Sur le terrain, ces difficultés se traduisent par une multiplication des audiences dans les Tribunaux de Commerce, notamment pour traiter les défaillances d’entreprises en quête d’un plan de redressement ou d’une solution de liquidation. Pour beaucoup, l’augmentation du prix des matières premières et la chute de la demande pèsent lourdement sur la rentabilité.

Les redressements judiciaires (qui représentent 24 % de l’ensemble des procédures) progressent de plus de 35 % par rapport à l’année précédente, ce qui illustre une certaine volonté de préserver l’outil de production ou l’activité, plutôt que de liquider instantanément. Les mandataires et administrateurs judiciaires confirment que les chefs d’entreprise sont, dans ce contexte, plus enclins à demander l’ouverture d’un redressement judiciaire pour essayer de sauver leur structure.

Radiations : une tendance à la hausse sous différentes formes

Le phénomène des radiations d’entreprises constitue également un indicateur clé pour comprendre la santé d’un marché. Le Baromètre signale une augmentation globale de 7,9 % des radiations en 2024, avec une pointe en fin d’année. Cette dynamique reflète le fait que nombre d’entrepreneurs ne parviennent plus à maintenir leur activité dans un contexte économique défavorable.

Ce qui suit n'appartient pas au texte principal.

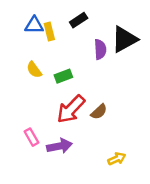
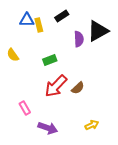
yellow semicircle: (34, 70) -> (13, 55), moved
purple arrow: (60, 146) -> (48, 128), moved, turned 30

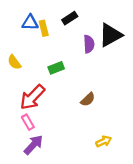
red arrow: (56, 86) -> (32, 97), moved
purple arrow: (48, 128) -> (33, 145), moved, turned -66

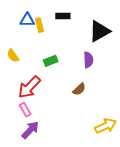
black rectangle: (70, 18) -> (63, 16), turned 32
purple semicircle: (89, 44) -> (88, 60), moved
yellow arrow: (104, 141) -> (106, 126), moved, size x1.5

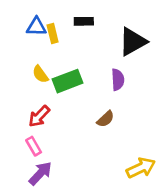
yellow semicircle: (13, 56) -> (40, 74), moved
green rectangle: (51, 61) -> (68, 81), size x1.5
red arrow: (29, 87) -> (39, 116), size x0.7

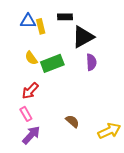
black triangle: (133, 42) -> (83, 37), moved
brown semicircle: (106, 119) -> (72, 121), moved, turned -96

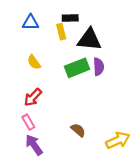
yellow rectangle: (41, 26) -> (61, 32), moved
black triangle: (83, 37) -> (89, 40), turned 35
green rectangle: (52, 63) -> (77, 68), moved
purple arrow: (31, 135) -> (34, 145), turned -78

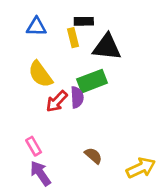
yellow semicircle: (34, 62) -> (40, 74), size x1.5
purple semicircle: (98, 67) -> (77, 97), moved
red arrow: (33, 97) -> (57, 101), moved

On distingue plusieurs types de radiations :

  • Radiations volontaires : plus de la moitié des cas (53 %), souvent motivées par l’impossibilité de rentabiliser l’activité ou par un changement d’orientation professionnelle. Chez les entrepreneurs individuels, ce taux grimpe à près de 70 %.
  • Radiations d’office : en hausse significative (+26,3 %), décidées par les tribunaux lorsque les obligations légales ne sont plus remplies (absence de dépôt de comptes, locaux inexistants…).
  • Radiations consécutives à une procédure collective : en progression (+12,3 %), elles interviennent en bout de chaîne, lorsque la liquidation judiciaire ne laisse d’autre choix que la radiation.
Les différences entre « radiation » et « dissolution »

La dissolution désigne la décision de mettre fin à l’existence d’une société à l’initiative de ses associés ou actionnaires (et non d’un tribunal). Elle précède souvent la liquidation.

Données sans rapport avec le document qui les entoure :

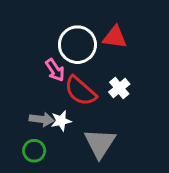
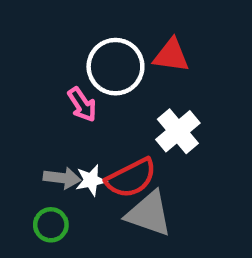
white cross: (119, 88) -> (178, 131), size x1.4
red semicircle: (80, 91) -> (131, 178), moved, turned -68
gray triangle: (100, 143) -> (149, 214), turned -44

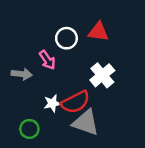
white circle: (115, 67) -> (66, 38), size x0.7
gray arrow: (62, 178) -> (22, 74), moved

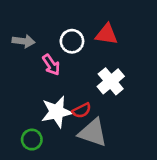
gray arrow: (22, 74) -> (24, 41), moved
red semicircle: (75, 102) -> (82, 110), size x0.6
white star: (52, 103) -> (57, 112), size x1.6

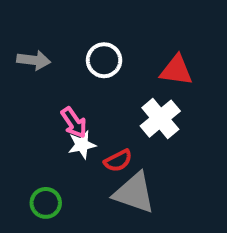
red triangle: (107, 34) -> (176, 70), moved
pink arrow: (51, 65) -> (74, 123), moved
white star: (57, 112) -> (82, 145), moved, size x0.6

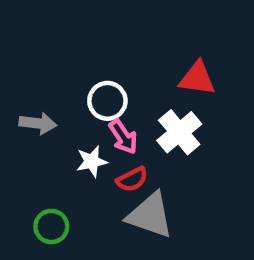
gray arrow: (34, 60) -> (38, 123), moved
white circle: (104, 60) -> (107, 101), moved
pink arrow: (74, 123) -> (123, 137), moved

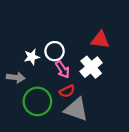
gray arrow: (38, 123) -> (16, 77), moved
white star: (92, 161) -> (32, 57), moved
green circle: (51, 226) -> (37, 101), moved, size x1.6

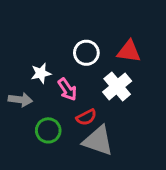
white circle: (55, 51) -> (86, 53), moved
pink arrow: (63, 69) -> (67, 89), moved
green circle: (37, 101) -> (48, 130), size x0.7

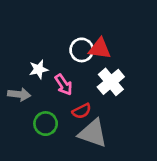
red triangle: (129, 51) -> (100, 49), moved

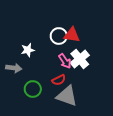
pink arrow: (64, 85) -> (65, 61), moved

La radiation acte la disparition de la société au Registre du Commerce et des Sociétés (RCS). La radiation peut être volontaire, d’office ou faire suite à une procédure collective.

Les contrastes régionaux : toutes les zones sont touchées

Le ralentissement n’est pas cantonné à une zone géographique particulière. Les immatriculations progressent un peu partout, mais les difficultés entrepreneuriales se généralisent elles aussi.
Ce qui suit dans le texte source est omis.